The team get together was an opportunity to reconnect after the seasonal break, and to talk about the new project and its implications for key team members.  Everyone (11 of us, variously full and part time, or sessional) is quietly excited about the new scheme despite already working small daily miracles in delivering a complex service to many of the most vulnerable people in society, living in areas of significant deprivation in the post industrial scene of the six Black Country towns that form the borough of Sandwell.  In future blogs I will undoubtedly speak more of the conditions of the Black Country urban folk, and what they have to endure, the chief ingredients in the mix being in a low (or no) wage economy, poor health, and a poor quality urban environment.

Our Committee, which has been in existence for a long decade, is at the heart of our user-led, social model.  People from all walks of life, many with multiple and complex disabilities, health, economic and social problems dedicate their time to guiding and shaping the services and activities we deliver.  The buzz of enthusiasm apparent among staff was reflected among the members of the committee.

I hope as time goes by people reading this blog will form a picture of what our community agriculture initiative is, does, and is all about.  Rather than launch into long and boring descriptions of this and that, the story will be interwoven into these blogs over time. If you want to find out more, our Facebook page at http://www.facebook.com/pages/Growing-Opportunities-Ideal-For-All/ is pretty lively, and we have a website (much in need of a makeover) at http://www.sandwellfoodnetwork.org

So I reach the end of the first week in an upbeat state of mind, pleased by the first small achievements and the positivity of people.  I’m tempted to say it won’t last, but that isn’t strictly true.  The upbeat, positive side will come in fits and starts, and will be mirrored by times of absolute desperation and seething frustration.  I know.  I’m close to old trout status and I’ve been around several blocks, and have been round this one before.  It requires a mixture of vision, clarity, passion, flexibility, adaptability, staying power and true, true grit, and sometimes it all gets just too much. So I am quietly savouring this small moment, including writing this blog, which will form a narrative that I hope is worth sharing.

Ready, steady, grow!

This is my story of the development of a new community agriculture resource close to Junction 9 of the M6, in Wednesbury, one of the six towns of Sandwell.  It’s a personal blog – a record – of the insights, questions, frustrations and triumphs of putting together a successful urban agriculture programme,  What is posted here does not necessarily represent the views if my employers or other members of our 11 strong team.  Only one has been on this journey with me before – the others don’t know what they are in for but they are willing and able

I am a lifelong farmer and grower, starting as a kid in my Mum’s garden ( once we had one), progressing to a first ramshackle site in Devon, to a 30 acre organic farm and market garden, then into urban agriculture.  Most of my work has been in Sandwell, West Midlands, UK, although I’ve also travelled a lot and seen many other wonderful examples of people just getting on with it, and finding ways to grow food, flowers and lovely things in all sorts of spaces.

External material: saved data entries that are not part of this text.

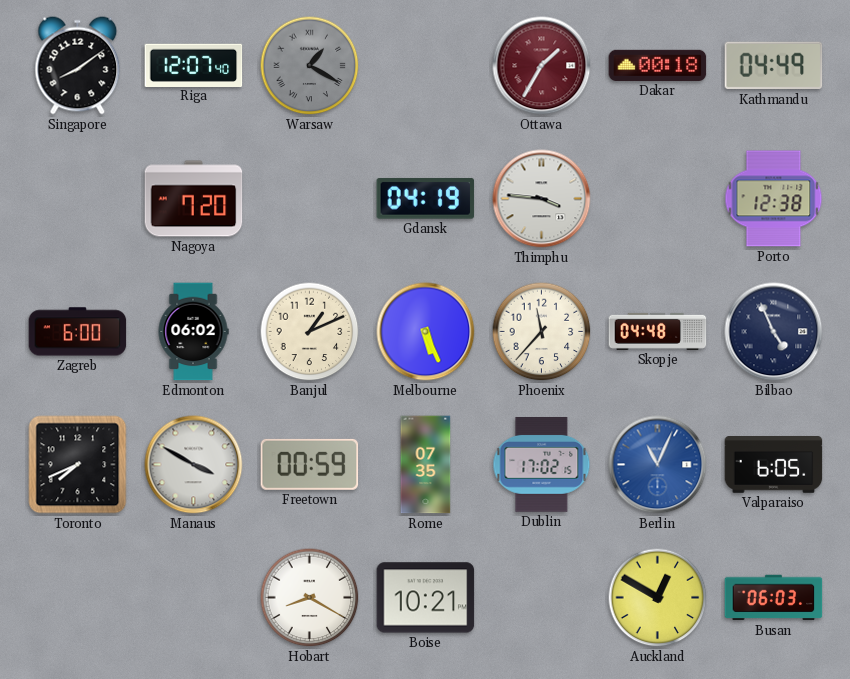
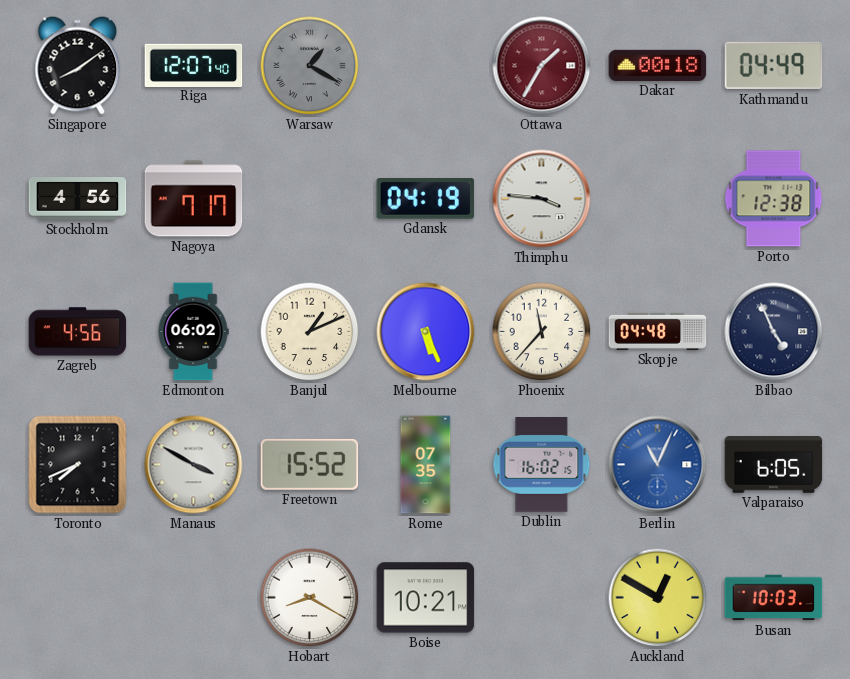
Stockholm: none -> 4:56
Nagoya: 7:20 -> 7:17
Zagreb: 6:00 -> 4:56
Freetown: 00:59 -> 15:52
Dublin: 17:02 -> 16:02
Busan: 06:03 -> 10:03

Officially, the new initiative starts January 9th, the day of my return to work in 2012, but the story starts many years before, spotting the site and then working to bring a project forward and to get funding for it.  We finally got enough money (about £230,000) at the very end of 2011, for two years of painstaking regeneration of the 1.2 hectares of land, and the gradual ‘build of the infrastructure, together with a staged process of engagement with local people and organisations.

This is my way of keeping a record and sharing the story.  There will be tears, colourful language, desperation, mud, bullozers and holes in the ground, regulations, regulations, regulations; and delights and happy smiles as a once eyesore derelict piece of land, is transformed into a health promoting community resource.